Why order takeout? This version is healthier, cheaper, and tastes better than takeout!
Takeout is my favorite, especially when I am too tired to walk. When I spent $10 on a shrimp fried dish that only had four shrimps, I decided to make my own version. Nothing beats the taste of homemade food.
This fried rice can be customized to suit your tastes. You can substitute the shrimp with your favorite protein, such as chicken, pork, or tofu, to make it vegetarian. For the vegetables, I use a mixture of carrots, onions, peas, and corn. If you have other veggies in your refrigerator, feel free to include them as well. More is better. This can be done in under 30 minutes.
- Three tablespoons soy sauce
- Sesame oil, one tablespoon
- Ginger powder, 1/2 teaspoon
- White pepper, 1/2 teaspoon
- Olive oil two tablespoons
- Peeled and deveined 1 pound medium Shrimp
- To taste, add Kosher Salt and freshly ground Black Pepper
- Two cloves garlic, minced
- One onion, diced
- Peel and grate two carrots
- Half a cup of frozen corn
- Half a cup of frozen peas
- 3 cups cooked rice
- Green onions thinly sliced
- In a small dish, combine the soy sauce with sesame oil and ginger powder. Set aside.

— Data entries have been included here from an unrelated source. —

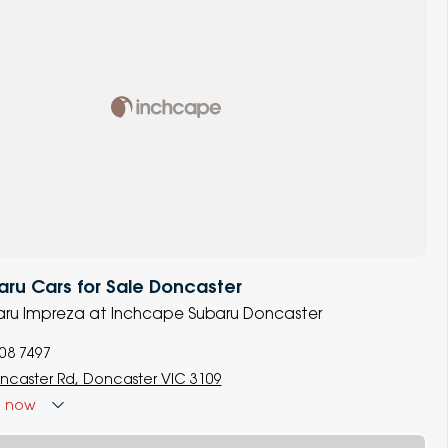
ru Cars for Sale Doncaster
baru Impreza at Inchcape Subaru Doncaster
008 7497
ncaster Rd, Doncaster VIC 3109
d
now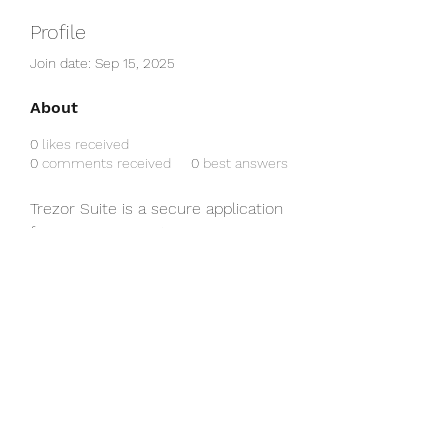
Profile
Join date: Sep 15, 2025
About
0
likes received
0
comments received
0
best answers
Trezor Suite is a secure application 
for managing cryptocurrencies 
with Trezor hardware wallets. It 
offers an intuitive interface, 
advanced security features, and 
easy tracking and transaction of 
your digital assets. 
trezor suite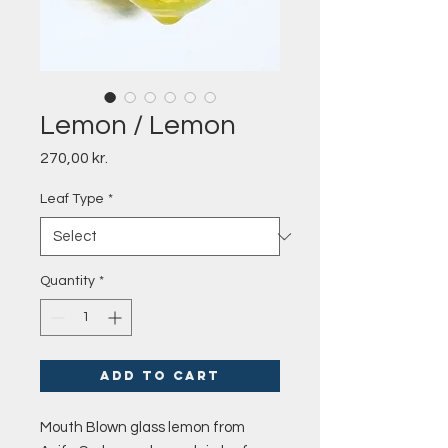
Lemon / Lemon
Price
270,00 kr.
Leaf Type
*
Quantity
*
Add to Cart
Mouth Blown glass lemon from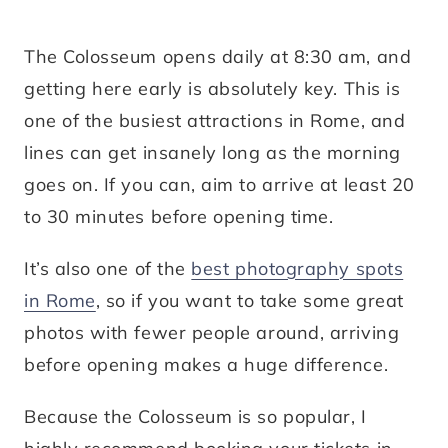
The Colosseum opens daily at 8:30 am, and
getting here early is absolutely key. This is
one of the busiest attractions in Rome, and
lines can get insanely long as the morning
goes on. If you can, aim to arrive at least 20
to 30 minutes before opening time.
It’s also one of the
best photography spots
in Rome
, so if you want to take some great
photos with fewer people around, arriving
before opening makes a huge difference.
Because the Colosseum is so popular, I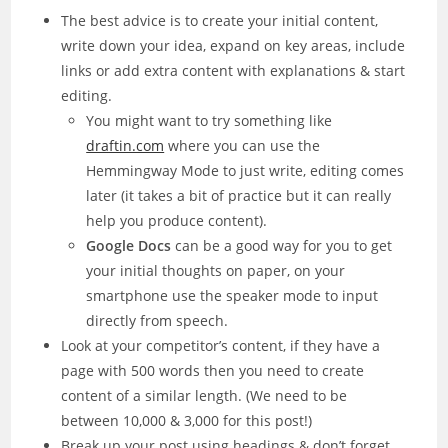
The best advice is to create your initial content,
write down your idea, expand on key areas, include
links or add extra content with explanations & start
editing.
You might want to try something like
draftin.com
where you can use the
Hemmingway Mode to just write, editing comes
later (it takes a bit of practice but it can really
help you produce content).
Google Docs
can be a good way for you to get
your initial thoughts on paper, on your
smartphone use the speaker mode to input
directly from speech.
Look at your competitor’s content, if they have a
page with 500 words then you need to create
content of a similar length. (We need to be
between 10,000 & 3,000 for this post!)
Break up your post using headings & don’t forget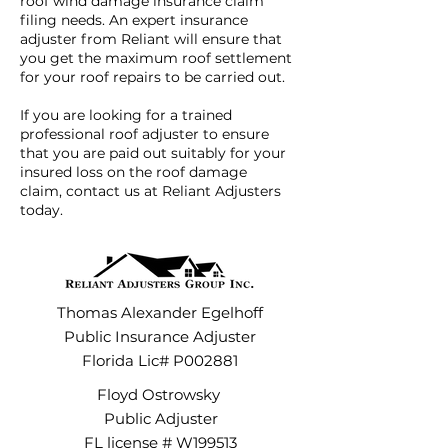
roof wind damage insurance claim
filing needs. An expert insurance
adjuster from Reliant will ensure that
you get the maximum roof settlement
for your roof repairs to be carried out.
If you are looking for a trained
professional roof adjuster to ensure
that you are paid out suitably for your
insured loss on the roof damage
claim,
contact us at Reliant Adjusters
today
.
Thomas Alexander Egelhoff
Public Insurance Adjuster
Florida Lic# P002881
Floyd Ostrowsky
Public Adjuster
FL license # W199513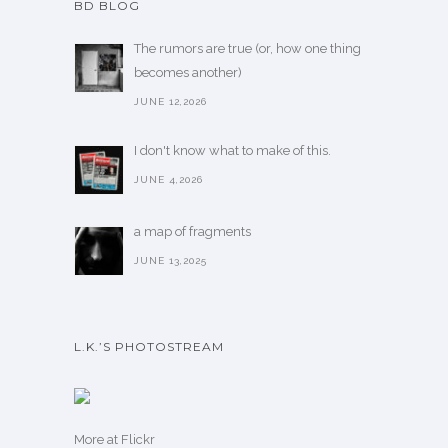
BD BLOG
The rumors are true (or, how one thing
becomes another)
JUNE 12,2026
I don't know what to make of this.
JUNE 4,2026
a map of fragments
JUNE 13,2025
L.K.’S PHOTOSTREAM
More
at Flickr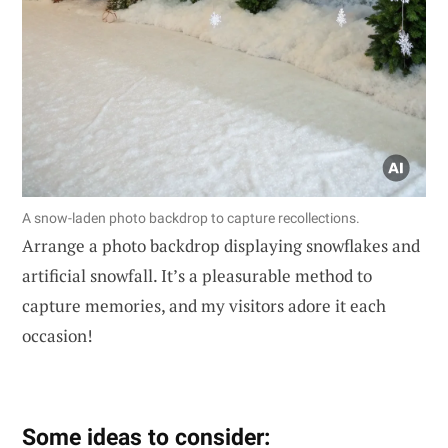
A snow-laden photo backdrop to capture recollections.
Arrange a photo backdrop displaying snowflakes and
artificial snowfall. It’s a pleasurable method to
capture memories, and my visitors adore it each
occasion!
Some ideas to consider: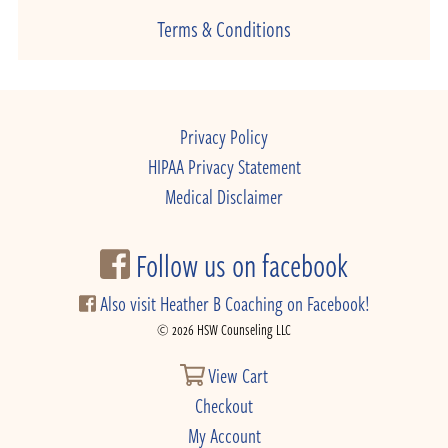
Terms & Conditions
Privacy Policy
HIPAA Privacy Statement
Medical Disclaimer
Follow us on facebook
Also visit Heather B Coaching on Facebook!
© 2026 HSW Counseling LLC
View Cart
Checkout
My Account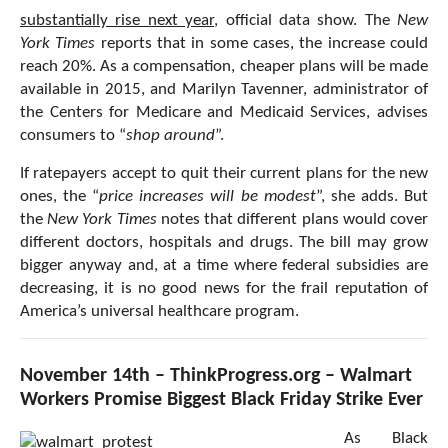
substantially rise next year
, official data show. The
New
York Times
reports that in some cases, the increase could
reach 20%. As a compensation, cheaper plans will be made
available in 2015, and Marilyn Tavenner, administrator of
the Centers for Medicare and Medicaid Services, advises
consumers to “
shop around
”.
If ratepayers accept to quit their current plans for the new
ones, the “
price increases will be modest
”, she adds. But
the
New York Times
notes that different plans would cover
different doctors, hospitals and drugs. The bill may grow
bigger anyway and, at a time where federal subsidies are
decreasing, it is no good news for the frail reputation of
America’s universal healthcare program.
November 14th – ThinkProgress.org – Walmart
Workers Promise Biggest Black Friday Strike Ever
As Black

- In a large wok or skillet, heat olive oil over medium-high heat. Add shrimp and cook, stirring frequently, until pink (about 2-3 minutes); season with salt and pepper and to taste. Set aside.
- Stirring often, add the garlic and onion, and cook until they are translucent. This should take about 3-4 mins. Stir in the carrots, peas, and corn, and continue to cook, stirring constantly until the vegetables are tender. This should take about 3-4 minutes.
- Stir in the rice, green onions, and soy sauce. Stir constantly and cook for 2 minutes. Stir in the shrimp.